Returning to your question about filters - ND if you'll have water which you want to blur and get a 3 stop. For grads, if you only get 1 then get a 2 stop, if you can afford it then a 3 stop as well. I bought the 3 grad set from lee but rarely use the .3 (1 stop). Also they've just released a thinner circ pola, their previous 105mm vignettes on wide angle lenses...

Finally, if you've not got them, get hold of Laurent Martres' books on photographing the southwest. I take them every time, and use them to plan out locations (and then maybe use the internet to supplement). Have a great trip.


----------



## sunnyVan (Feb 11, 2015)

I was in the Lower Antelope Canyon last year. Half way through the trip came a sand storm. The wind was blowing so hard that my face hurt.
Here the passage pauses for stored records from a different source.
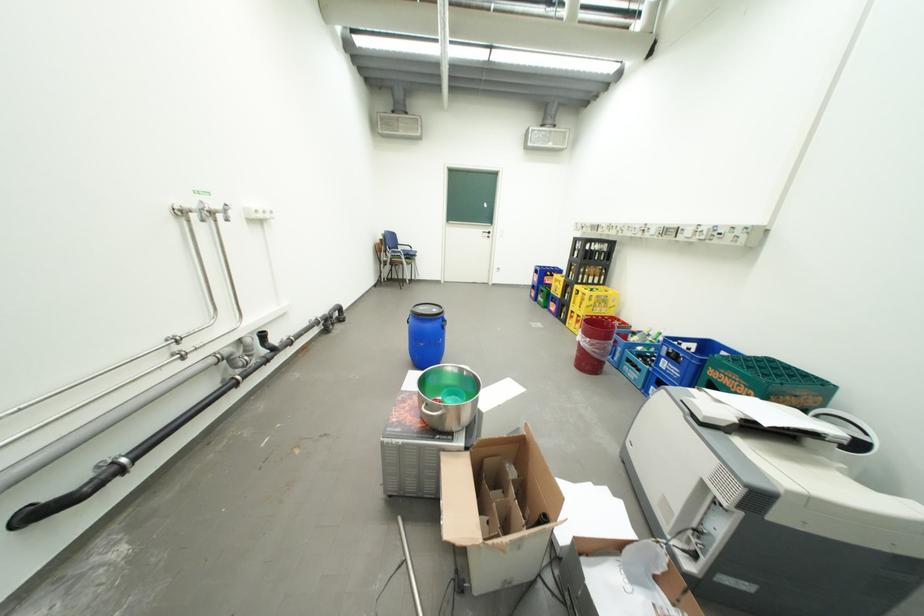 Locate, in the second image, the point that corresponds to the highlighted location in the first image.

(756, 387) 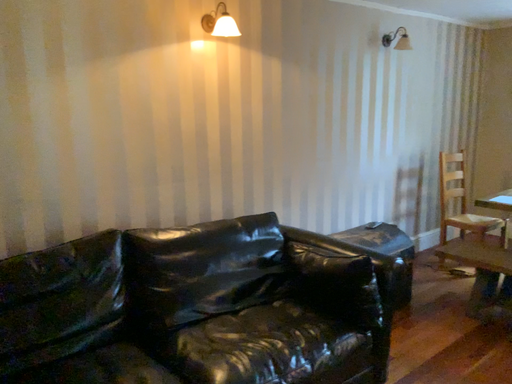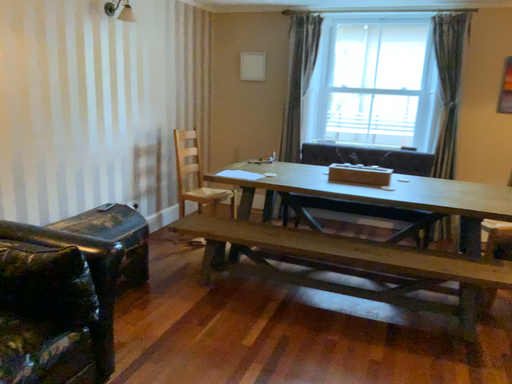 Question: Which way did the camera rotate in the video?

Choices:
 (A) rotated right
 (B) rotated left

Answer: (A) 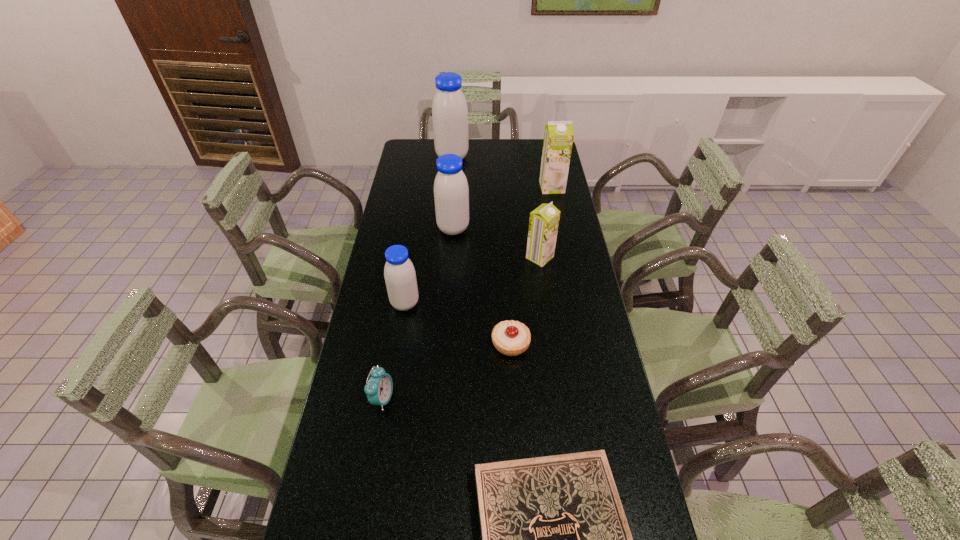 Image resolution: width=960 pixels, height=540 pixels. I want to click on vacant space that is in between the alarm clock and the beige pastry, so click(x=446, y=371).

What are the coordinates of `empty space that is in between the alarm clock and the smaller green soya milk` in the screenshot? It's located at (461, 328).

Where is `free space between the second nearest blue soya milk and the second nearest soya milk`? This screenshot has width=960, height=540. free space between the second nearest blue soya milk and the second nearest soya milk is located at coordinates (496, 243).

At what (x,y) coordinates should I click in order to perform the action: click on empty space that is in between the third farthest soya milk and the third shortest object. Please return your answer as a coordinate pair (x, y). Looking at the image, I should click on (418, 314).

At what (x,y) coordinates should I click in order to perform the action: click on free space between the smallest blue soya milk and the fifth nearest object. Please return your answer as a coordinate pair (x, y). Image resolution: width=960 pixels, height=540 pixels. Looking at the image, I should click on (472, 280).

Identify which object is the fourth closest to the bigger green soya milk. Please provide its 2D coordinates. Your answer should be formatted as a tuple, i.e. [(x, y)], where the tuple contains the x and y coordinates of a point satisfying the conditions above.

[(399, 273)]

Locate an element on the screen. The height and width of the screenshot is (540, 960). the sixth closest object to the tallest soya milk is located at coordinates (379, 388).

Identify which soya milk is the second nearest to the sixth nearest object. Please provide its 2D coordinates. Your answer should be formatted as a tuple, i.e. [(x, y)], where the tuple contains the x and y coordinates of a point satisfying the conditions above.

[(399, 273)]

Identify which soya milk is the fifth closest to the second nearest object. Please provide its 2D coordinates. Your answer should be formatted as a tuple, i.e. [(x, y)], where the tuple contains the x and y coordinates of a point satisfying the conditions above.

[(449, 109)]

Select which blue soya milk appears as the second closest to the second nearest object. Please provide its 2D coordinates. Your answer should be formatted as a tuple, i.e. [(x, y)], where the tuple contains the x and y coordinates of a point satisfying the conditions above.

[(451, 192)] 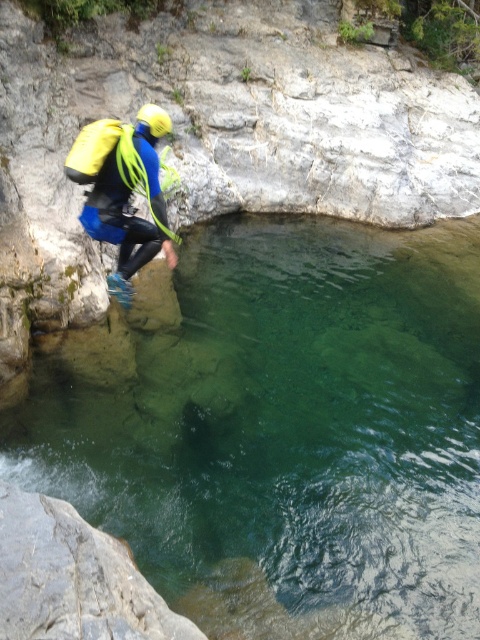 Does clear water at center appear on the right side of yellow neoprene suit at left?

Yes, clear water at center is to the right of yellow neoprene suit at left.

Looking at this image, is clear water at center further to camera compared to yellow neoprene suit at left?

No, clear water at center is in front of yellow neoprene suit at left.

Does point (142, 352) come behind point (147, 177)?

Yes, point (142, 352) is farther from viewer.

In order to click on clear water at center in this screenshot , I will do `click(280, 428)`.

Is clear water at center shorter than gray rough rock at lower left?

In fact, clear water at center may be taller than gray rough rock at lower left.

Can you confirm if clear water at center is positioned to the right of gray rough rock at lower left?

Yes, clear water at center is to the right of gray rough rock at lower left.

Is point (21, 465) positioned after point (41, 522)?

Yes, it is.

At what (x,y) coordinates should I click in order to perform the action: click on clear water at center. Please return your answer as a coordinate pair (x, y). Looking at the image, I should click on (280, 428).

Between point (44, 534) and point (162, 113), which one is positioned behind?

The point (162, 113) is more distant.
I was glad that I listened to some advice and bought a rain cover, which kept out the sand quite completely. Even if you don't run into a sand storm I'd still recommend using rain cover or at least a plastic bag. Better be safe than sorry.


----------



## ray5 (Feb 11, 2015)

Stu_bert said:


> ray5 said:
> 
> 
> > HI,
> ...



Hi,
Thanks for your help. I have been reading Martres' books for a few months already and kind of drawing up an itinerary. I saw the new Lee CPL, it costs an arm!! I have drawn up a list of Lee stuff to start with but already at $900 
I'll be going to the slot canyons as well.
Thanks, again.


----------



## ray5 (Feb 11, 2015)

sunnyVan said:


> I was in the Lower Antelope Canyon last year. Half way through the trip came a sand storm. The wind was blowing so hard that my face hurt. I was glad that I listened to some advice and bought a rain cover, which kept out the sand quite completely. Even if you don't run into a sand storm I'd still recommend using rain cover or at least a plastic bag. Better be safe than sorry.



Can't decide storms are good or not, as if I have a choice!! Ha Ha. Seens some awesome images of monument valley during a strom, wow!!
But won't be pretty in the slot canyons. Am planning on bringing rain covers. Thanks for your note.


----------